**TASK PROMPT**. Once the images are set aside, write out the rest of the records exactly.

═════ DATA EXCERPTS

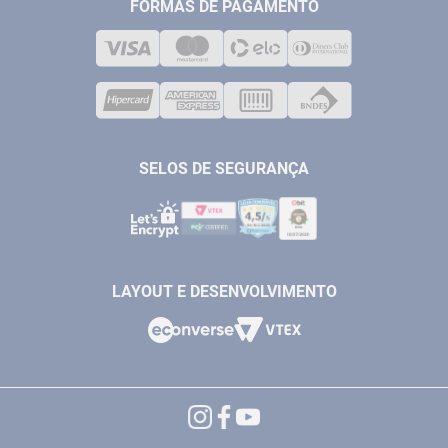
MEDIÇÃO
FORMAS DE PAGAMENTO
LOJA FÍSICA
SOLDA
CORPORATIVO
COMPRESSORES
VENDAS ONLINE@ANTFERRAMENTAS.COM.BR
CASA E JARDIM
SAC@ANTFERRAMENTAS.COM.BR
SELOS DE SEGURANÇA
LAYOUT E DESENVOLVIMENTO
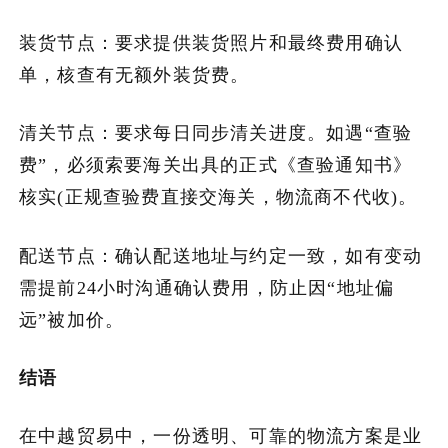
装货节点：要求提供装货照片和最终费用确认
单，核查有无额外装货费。
清关节点：要求每日同步清关进度。如遇“查验
费”，必须索要海关出具的正式《查验通知书》
核实(正规查验费直接交海关，物流商不代收)。
配送节点：确认配送地址与约定一致，如有变动
需提前24小时沟通确认费用，防止因“地址偏
远”被加价。
结语
在中越贸易中，一份透明、可靠的物流方案是业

══════════

**COMPLETED TASK**.
MEDIÇÃO
FORMAS DE PAGAMENTO
LOJA FÍSICA
SOLDA
CORPORATIVO
COMPRESSORES
VENDAS ONLINE@ANTFERRAMENTAS.COM.BR
CASA E JARDIM
SAC@ANTFERRAMENTAS.COM.BR
SELOS DE SEGURANÇA
LAYOUT E DESENVOLVIMENTO
装货节点：要求提供装货照片和最终费用确认
单，核查有无额外装货费。
清关节点：要求每日同步清关进度。如遇“查验
费”，必须索要海关出具的正式《查验通知书》
核实(正规查验费直接交海关，物流商不代收)。
配送节点：确认配送地址与约定一致，如有变动
需提前24小时沟通确认费用，防止因“地址偏
远”被加价。
结语
在中越贸易中，一份透明、可靠的物流方案是业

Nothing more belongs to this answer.